Uber created a unified platform for serving large language models (LLMs) from external vendors and self-hosted ones and opted to mirror OpenAI API to help with internal adoption. GenAI Gateway provides a consistent and efficient interface and serves over 60 distinct LLM use cases across many areas.
The company was one of the early adopters of large language models (LLMs), with several teams working on incorporating AI-driven functionality into various domains, from process automation to customer support and content generation. However, disparate integration efforts resulted in repeated work and inconsistencies in the approach. In response to these challenges, Uber decided to centralize the serving of LLM models in a single service: the GenAI Gateway.
Tse-Chi Wang and Roopansh Bansal, senior software engineers at Uber, explain the rationale for creating the gateway:
The GenAI Gateway is designed to simplify the integration process for teams looking to leverage LLMs in their projects. Its easy onboarding process reduces the effort required by teams, providing a clear and straightforward path to harness the power of LLMs. In addition, a standardized review process, managed by the Engineering Security team, reviews use cases against Uber’s data handling standard before use cases are granted access to the gateway.
The team opted to adopt the OpenAI API for the gateway due to the wide adoption and availability of open-source libraries like LangChain and LlamaIndex. Mirroring a well-known API streamlines the onboarding process and extends the gateway’s reach.
GenAI Gateway is a Go service that incorporates the serving layer, combining external (OpenAI, Vertex AI) and internal LLMs and many generic capabilities, such as authentication and account management, caching, and observability/monitoring.
Architecture of GenAI Gateway (Source: Uber Engineering Blog)

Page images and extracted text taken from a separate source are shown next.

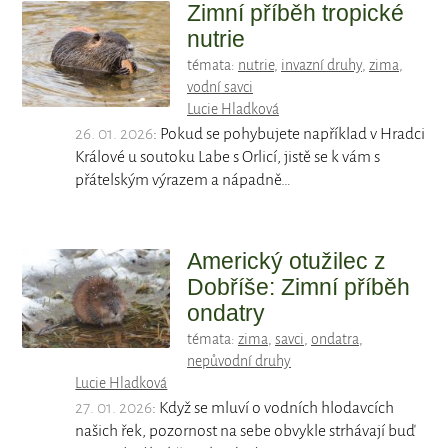
Zimní příběh tropické
nutrie
témata:
nutrie
,
invazní druhy
,
zima
,
vodní savci
Lucie Hladková
26. 01. 2026
: Pokud se pohybujete například v Hradci
Králové u soutoku Labe s Orlicí, jistě se k vám s
přátelským výrazem a nápadně…
Americký otužilec z
Dobříše: Zimní příběh
ondatry
témata:
zima
,
savci
,
ondatra
,
nepůvodní druhy
Lucie Hladková
27. 01. 2026
: Když se mluví o vodních hlodavcích
našich řek, pozornost na sebe obvykle strhávají buď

The gateway supports the personal identifiable information (PII) reduction, which is both important and challenging in the context of LLMs. Uber wanted to ensure that PII data was anonymized before forwarding requests to third-party vendors to avoid the risk of exposing sensitive data. On the other hand, reducting PII can lead to problems where requests lose essential context information and prevent LLMs from providing useful responses. Furthermore, data reduction is problematic for LLM caching and retrieval augmented generation (RAG). The team is looking at addressing these challenges by encouraging using Uber-hosted LLMs or considering relying on security assurances from third-party vendors.
The authors included a case study covering the summarization of chats for customer support agents to improve their operational efficiency by reducing the time they spend addressing user queries. Using LLMs for this use case resulted in 97% of generated summaries being considered useful by agents and a six-second reduction in user query handling time. The solution currently generates around 20 million summaries per week, but the team plans to expand to more regions and contact types.
Integration of GenAI Gateway to Support Specific Use Case (Source: Uber Engineering Blog)
The team learned a great deal from developing and operating the GenAI Gateway and is planning to work on further enhancements, including intelligent LLM caching mechanisms, better fallback logic, hallucination detection, and safety and policy guardrails.